:: Given data ::
◆ ◆ ◆ ◆

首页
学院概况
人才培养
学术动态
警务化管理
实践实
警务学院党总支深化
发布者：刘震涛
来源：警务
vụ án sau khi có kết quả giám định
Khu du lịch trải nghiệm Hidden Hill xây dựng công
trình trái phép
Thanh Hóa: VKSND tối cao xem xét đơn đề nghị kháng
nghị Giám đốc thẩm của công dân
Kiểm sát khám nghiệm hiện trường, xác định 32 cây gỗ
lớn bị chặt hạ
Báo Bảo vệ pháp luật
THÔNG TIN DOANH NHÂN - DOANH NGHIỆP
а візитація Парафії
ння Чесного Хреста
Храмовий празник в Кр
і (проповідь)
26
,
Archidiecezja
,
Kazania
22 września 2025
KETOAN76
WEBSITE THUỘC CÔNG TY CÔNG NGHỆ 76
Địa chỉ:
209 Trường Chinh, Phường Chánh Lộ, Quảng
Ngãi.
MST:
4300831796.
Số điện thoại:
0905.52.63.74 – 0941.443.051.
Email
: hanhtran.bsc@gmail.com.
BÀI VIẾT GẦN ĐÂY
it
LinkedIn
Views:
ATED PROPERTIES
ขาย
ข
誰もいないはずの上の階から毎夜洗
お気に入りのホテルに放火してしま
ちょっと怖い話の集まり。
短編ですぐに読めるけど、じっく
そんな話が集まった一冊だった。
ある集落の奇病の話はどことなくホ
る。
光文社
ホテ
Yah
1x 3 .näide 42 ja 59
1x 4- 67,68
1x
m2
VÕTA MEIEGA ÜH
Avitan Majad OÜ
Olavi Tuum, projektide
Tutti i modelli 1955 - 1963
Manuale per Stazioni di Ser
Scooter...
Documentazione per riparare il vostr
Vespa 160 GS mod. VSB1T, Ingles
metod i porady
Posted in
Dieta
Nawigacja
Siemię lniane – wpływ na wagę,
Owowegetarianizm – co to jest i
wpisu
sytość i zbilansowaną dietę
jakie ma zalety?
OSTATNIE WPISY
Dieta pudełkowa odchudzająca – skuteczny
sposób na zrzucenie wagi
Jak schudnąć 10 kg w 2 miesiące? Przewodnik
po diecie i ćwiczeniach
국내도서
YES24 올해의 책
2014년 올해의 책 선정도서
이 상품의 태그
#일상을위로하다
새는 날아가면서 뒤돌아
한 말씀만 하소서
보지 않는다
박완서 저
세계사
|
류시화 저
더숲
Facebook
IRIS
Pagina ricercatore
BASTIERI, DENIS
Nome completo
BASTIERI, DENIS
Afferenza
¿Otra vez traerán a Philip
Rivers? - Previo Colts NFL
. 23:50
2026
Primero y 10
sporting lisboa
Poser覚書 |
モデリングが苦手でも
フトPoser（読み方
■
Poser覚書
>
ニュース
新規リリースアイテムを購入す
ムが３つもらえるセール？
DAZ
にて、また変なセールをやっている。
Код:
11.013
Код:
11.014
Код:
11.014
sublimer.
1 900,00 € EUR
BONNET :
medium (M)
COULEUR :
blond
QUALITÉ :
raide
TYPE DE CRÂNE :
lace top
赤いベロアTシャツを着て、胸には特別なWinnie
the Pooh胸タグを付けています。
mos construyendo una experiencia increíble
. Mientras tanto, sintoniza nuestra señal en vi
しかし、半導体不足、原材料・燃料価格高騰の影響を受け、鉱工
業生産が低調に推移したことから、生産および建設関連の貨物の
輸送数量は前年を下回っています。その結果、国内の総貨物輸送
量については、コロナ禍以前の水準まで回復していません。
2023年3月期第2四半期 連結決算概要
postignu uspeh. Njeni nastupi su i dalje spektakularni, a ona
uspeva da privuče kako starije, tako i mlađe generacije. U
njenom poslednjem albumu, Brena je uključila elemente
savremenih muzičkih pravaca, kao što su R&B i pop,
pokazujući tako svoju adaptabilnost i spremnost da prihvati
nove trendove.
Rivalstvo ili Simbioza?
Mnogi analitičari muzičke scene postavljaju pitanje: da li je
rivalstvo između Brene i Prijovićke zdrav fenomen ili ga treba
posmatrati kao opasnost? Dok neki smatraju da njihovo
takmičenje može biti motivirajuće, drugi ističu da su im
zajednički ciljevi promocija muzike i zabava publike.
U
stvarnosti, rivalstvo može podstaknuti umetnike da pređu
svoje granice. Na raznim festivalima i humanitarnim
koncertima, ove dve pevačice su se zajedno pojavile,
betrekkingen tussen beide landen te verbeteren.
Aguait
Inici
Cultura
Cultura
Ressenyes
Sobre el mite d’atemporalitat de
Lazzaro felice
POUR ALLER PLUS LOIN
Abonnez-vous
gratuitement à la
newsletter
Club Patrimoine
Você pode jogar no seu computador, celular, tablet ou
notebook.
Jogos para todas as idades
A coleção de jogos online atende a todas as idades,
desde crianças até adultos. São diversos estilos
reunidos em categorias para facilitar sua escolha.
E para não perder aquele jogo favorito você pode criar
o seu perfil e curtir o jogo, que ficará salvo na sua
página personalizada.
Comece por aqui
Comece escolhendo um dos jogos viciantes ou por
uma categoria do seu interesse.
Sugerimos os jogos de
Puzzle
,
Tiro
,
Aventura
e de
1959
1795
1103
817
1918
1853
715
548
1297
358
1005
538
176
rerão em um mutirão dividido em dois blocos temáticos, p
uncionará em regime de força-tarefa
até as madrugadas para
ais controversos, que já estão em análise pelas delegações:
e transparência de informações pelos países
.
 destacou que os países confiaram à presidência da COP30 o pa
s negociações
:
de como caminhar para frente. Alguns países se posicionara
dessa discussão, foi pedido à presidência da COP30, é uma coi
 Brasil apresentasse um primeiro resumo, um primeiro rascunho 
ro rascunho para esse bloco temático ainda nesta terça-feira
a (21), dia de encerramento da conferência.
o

◆ ◆ ◆ ◆

In full and without alteration, write out the data above.

首页
学院概况
人才培养
学术动态
警务化管理
实践实
警务学院党总支深化
发布者：刘震涛
来源：警务
vụ án sau khi có kết quả giám định
Khu du lịch trải nghiệm Hidden Hill xây dựng công
trình trái phép
Thanh Hóa: VKSND tối cao xem xét đơn đề nghị kháng
nghị Giám đốc thẩm của công dân
Kiểm sát khám nghiệm hiện trường, xác định 32 cây gỗ
lớn bị chặt hạ
Báo Bảo vệ pháp luật
THÔNG TIN DOANH NHÂN - DOANH NGHIỆP
а візитація Парафії
ння Чесного Хреста
Храмовий празник в Кр
і (проповідь)
26
,
Archidiecezja
,
Kazania
22 września 2025
KETOAN76
WEBSITE THUỘC CÔNG TY CÔNG NGHỆ 76
Địa chỉ:
209 Trường Chinh, Phường Chánh Lộ, Quảng
Ngãi.
MST:
4300831796.
Số điện thoại:
0905.52.63.74 – 0941.443.051.
Email
: hanhtran.bsc@gmail.com.
BÀI VIẾT GẦN ĐÂY
it
LinkedIn
Views:
ATED PROPERTIES
ขาย
ข
誰もいないはずの上の階から毎夜洗
お気に入りのホテルに放火してしま
ちょっと怖い話の集まり。
短編ですぐに読めるけど、じっく
そんな話が集まった一冊だった。
ある集落の奇病の話はどことなくホ
る。
光文社
ホテ
Yah
1x 3 .näide 42 ja 59
1x 4- 67,68
1x
m2
VÕTA MEIEGA ÜH
Avitan Majad OÜ
Olavi Tuum, projektide
Tutti i modelli 1955 - 1963
Manuale per Stazioni di Ser
Scooter...
Documentazione per riparare il vostr
Vespa 160 GS mod. VSB1T, Ingles
metod i porady
Posted in
Dieta
Nawigacja
Siemię lniane – wpływ na wagę,
Owowegetarianizm – co to jest i
wpisu
sytość i zbilansowaną dietę
jakie ma zalety?
OSTATNIE WPISY
Dieta pudełkowa odchudzająca – skuteczny
sposób na zrzucenie wagi
Jak schudnąć 10 kg w 2 miesiące? Przewodnik
po diecie i ćwiczeniach
국내도서
YES24 올해의 책
2014년 올해의 책 선정도서
이 상품의 태그
#일상을위로하다
새는 날아가면서 뒤돌아
한 말씀만 하소서
보지 않는다
박완서 저
세계사
|
류시화 저
더숲
Facebook
IRIS
Pagina ricercatore
BASTIERI, DENIS
Nome completo
BASTIERI, DENIS
Afferenza
¿Otra vez traerán a Philip
Rivers? - Previo Colts NFL
. 23:50
2026
Primero y 10
sporting lisboa
Poser覚書 |
モデリングが苦手でも
フトPoser（読み方
■
Poser覚書
>
ニュース
新規リリースアイテムを購入す
ムが３つもらえるセール？
DAZ
にて、また変なセールをやっている。
Код:
11.013
Код:
11.014
Код:
11.014
sublimer.
1 900,00 € EUR
BONNET :
medium (M)
COULEUR :
blond
QUALITÉ :
raide
TYPE DE CRÂNE :
lace top
赤いベロアTシャツを着て、胸には特別なWinnie
the Pooh胸タグを付けています。
mos construyendo una experiencia increíble
. Mientras tanto, sintoniza nuestra señal en vi
しかし、半導体不足、原材料・燃料価格高騰の影響を受け、鉱工
業生産が低調に推移したことから、生産および建設関連の貨物の
輸送数量は前年を下回っています。その結果、国内の総貨物輸送
量については、コロナ禍以前の水準まで回復していません。
2023年3月期第2四半期 連結決算概要
postignu uspeh. Njeni nastupi su i dalje spektakularni, a ona
uspeva da privuče kako starije, tako i mlađe generacije. U
njenom poslednjem albumu, Brena je uključila elemente
savremenih muzičkih pravaca, kao što su R&B i pop,
pokazujući tako svoju adaptabilnost i spremnost da prihvati
nove trendove.
Rivalstvo ili Simbioza?
Mnogi analitičari muzičke scene postavljaju pitanje: da li je
rivalstvo između Brene i Prijovićke zdrav fenomen ili ga treba
posmatrati kao opasnost? Dok neki smatraju da njihovo
takmičenje može biti motivirajuće, drugi ističu da su im
zajednički ciljevi promocija muzike i zabava publike.
U
stvarnosti, rivalstvo može podstaknuti umetnike da pređu
svoje granice. Na raznim festivalima i humanitarnim
koncertima, ove dve pevačice su se zajedno pojavile,
betrekkingen tussen beide landen te verbeteren.
Aguait
Inici
Cultura
Cultura
Ressenyes
Sobre el mite d’atemporalitat de
Lazzaro felice
POUR ALLER PLUS LOIN
Abonnez-vous
gratuitement à la
newsletter
Club Patrimoine
Você pode jogar no seu computador, celular, tablet ou
notebook.
Jogos para todas as idades
A coleção de jogos online atende a todas as idades,
desde crianças até adultos. São diversos estilos
reunidos em categorias para facilitar sua escolha.
E para não perder aquele jogo favorito você pode criar
o seu perfil e curtir o jogo, que ficará salvo na sua
página personalizada.
Comece por aqui
Comece escolhendo um dos jogos viciantes ou por
uma categoria do seu interesse.
Sugerimos os jogos de
Puzzle
,
Tiro
,
Aventura
e de
1959
1795
1103
817
1918
1853
715
548
1297
358
1005
538
176
rerão em um mutirão dividido em dois blocos temáticos, p
uncionará em regime de força-tarefa
até as madrugadas para
ais controversos, que já estão em análise pelas delegações:
e transparência de informações pelos países
.
 destacou que os países confiaram à presidência da COP30 o pa
s negociações
:
de como caminhar para frente. Alguns países se posicionara
dessa discussão, foi pedido à presidência da COP30, é uma coi
 Brasil apresentasse um primeiro resumo, um primeiro rascunho 
ro rascunho para esse bloco temático ainda nesta terça-feira
a (21), dia de encerramento da conferência.
o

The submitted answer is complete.